New retrospective research published online March 1 in the Journal of the American College of Radiology shows that increased wait days to undergo MRI exams lead to minorities and patients of lower socioeconomic status missing more imaging appointments.
"Efforts to reduce wait days may improve equity in access to and utilization of advanced diagnostic imaging for all patients," wrote lead author Dania Daye, MD, PhD from the department of radiology at Massachusetts General Hospital and Harvard Medical School in Boston, and colleagues.
Daye and colleagues analyzed 42,727 adult patients scheduled for outpatient MRI exams during a 12-month period while also obtaining scheduling data and demographic information.

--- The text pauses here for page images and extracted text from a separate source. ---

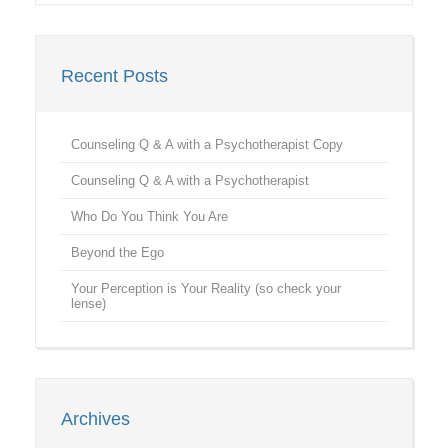
Recent Posts
Counseling Q & A with a Psychotherapist Copy
Counseling Q & A with a Psychotherapist
Who Do You Think You Are
Beyond the Ego
Your Perception is Your Reality (so check your
lense)
Archives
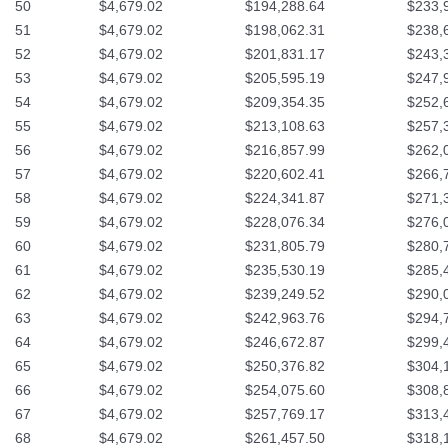
50
$4,679.02
$194,288.64
$233,
51
$4,679.02
$198,062.31
$238,
52
$4,679.02
$201,831.17
$243,
53
$4,679.02
$205,595.19
$247,
54
$4,679.02
$209,354.35
$252,
55
$4,679.02
$213,108.63
$257,
56
$4,679.02
$216,857.99
$262,
57
$4,679.02
$220,602.41
$266,
58
$4,679.02
$224,341.87
$271,
59
$4,679.02
$228,076.34
$276,
60
$4,679.02
$231,805.79
$280,
61
$4,679.02
$235,530.19
$285,
62
$4,679.02
$239,249.52
$290,
63
$4,679.02
$242,963.76
$294,
64
$4,679.02
$246,672.87
$299,
65
$4,679.02
$250,376.82
$304,
66
$4,679.02
$254,075.60
$308,
67
$4,679.02
$257,769.17
$313,
68
$4,679.02
$261,457.50
$318,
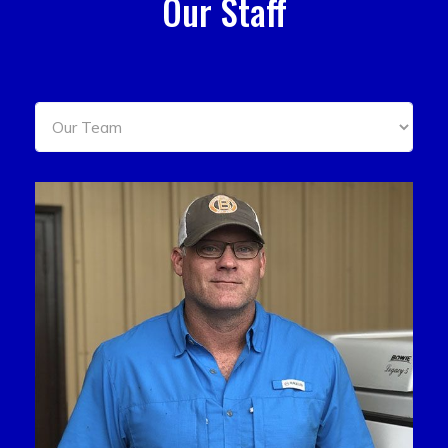
Our Staff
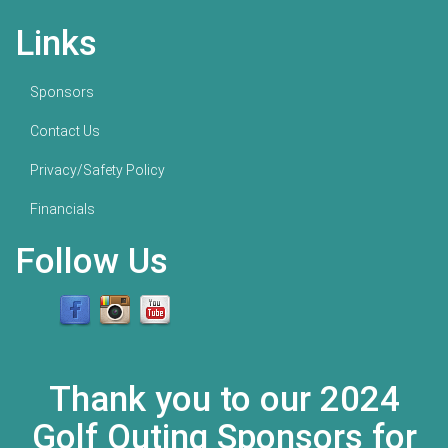
Links
Sponsors
Contact Us
Privacy/Safety Policy
Financials
Follow Us
Thank you to our 2024
Golf Outing Sponsors for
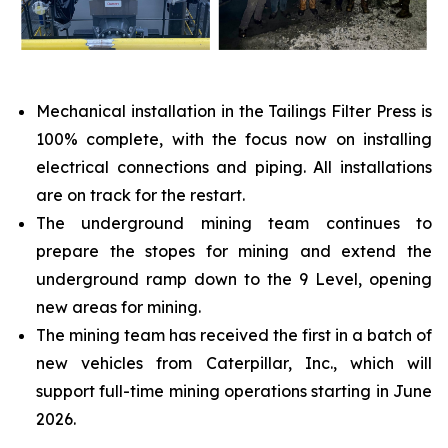
Mechanical installation in the Tailings Filter Press is
100% complete, with the focus now on installing
electrical connections and piping. All installations
are on track for the restart.
The underground mining team continues to
prepare the stopes for mining and extend the
underground ramp down to the 9 Level, opening
new areas for mining.
The mining team has received the first in a batch of
new vehicles from Caterpillar, Inc., which will
support full-time mining operations starting in June
2026.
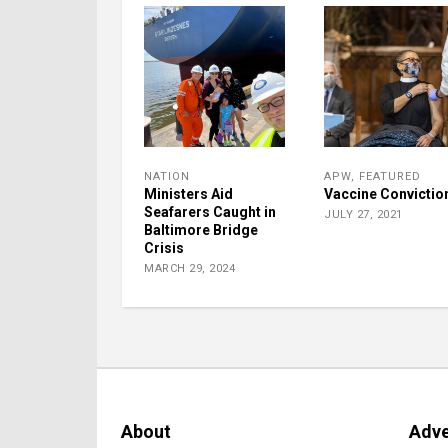
NATION
APW
,
FEATURED
Ministers Aid
Vaccine Convictio
Seafarers Caught in
JULY 27, 2021
Baltimore Bridge
Crisis
MARCH 29, 2024
About
Adve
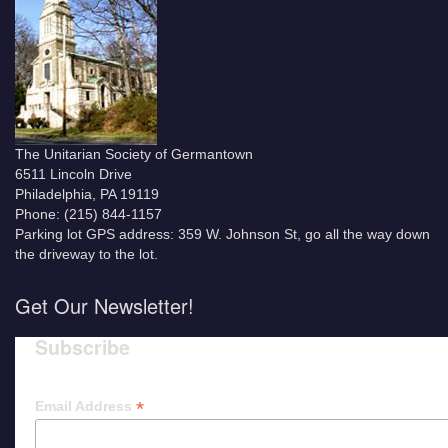
The Unitarian Society of Germantown
6511 Lincoln Drive
Philadelphia, PA 19119
Phone: (215) 844-1157
Parking lot GPS address: 359 W. Johnson St, go all the way down
the driveway to the lot.
Get Our Newsletter!
Subscribe
*
Email Address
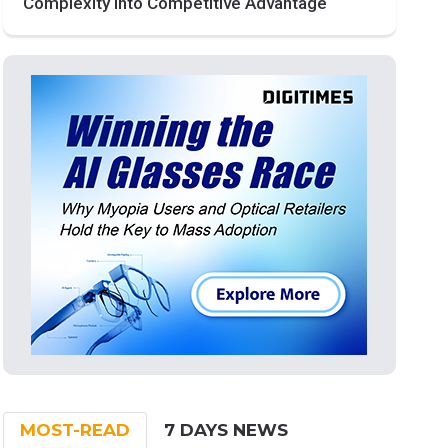
Complexity into Competitive Advantage
MOST-READ
7 DAYS NEWS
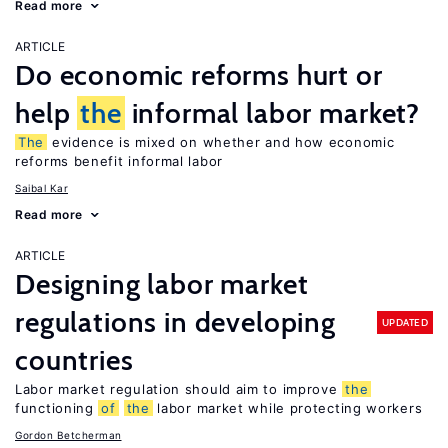
Read more
ARTICLE
Do economic reforms hurt or
help
the
informal labor market?
The
evidence is mixed on whether and how economic
reforms benefit informal labor
Saibal Kar
Read more
ARTICLE
Designing labor market
regulations in developing
UPDATED
countries
Labor market regulation should aim to improve
the
functioning
of
the
labor market while protecting workers
Gordon Betcherman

"Linear regression was performed to assess the relationship between missed appointment rates and wait days, stratified by race, income and patient insurance groups with analysis of covariance statistics," the researchers wrote.
Researchers found the average number of wait days among study participants was 7.95. Overall, missed appointments and wait days linearly increased, suggesting that a covariance revealing that minorities and Medicaid insurance are "significant effect modifiers."
"Multivariate regression showed increased odds ratio for missed appointments for patients with increased wait days (7-21 days: odds ratio [OR], 1.39; >21 days: OR, 1.77), African American patients (OR, 1.71), Hispanic patients (OR, 1.30), patients with noncommercial insurance (OR, 2.00-2.55), and those with imaging performed at the main hospital campus (OR, 1.51)," according to researchers.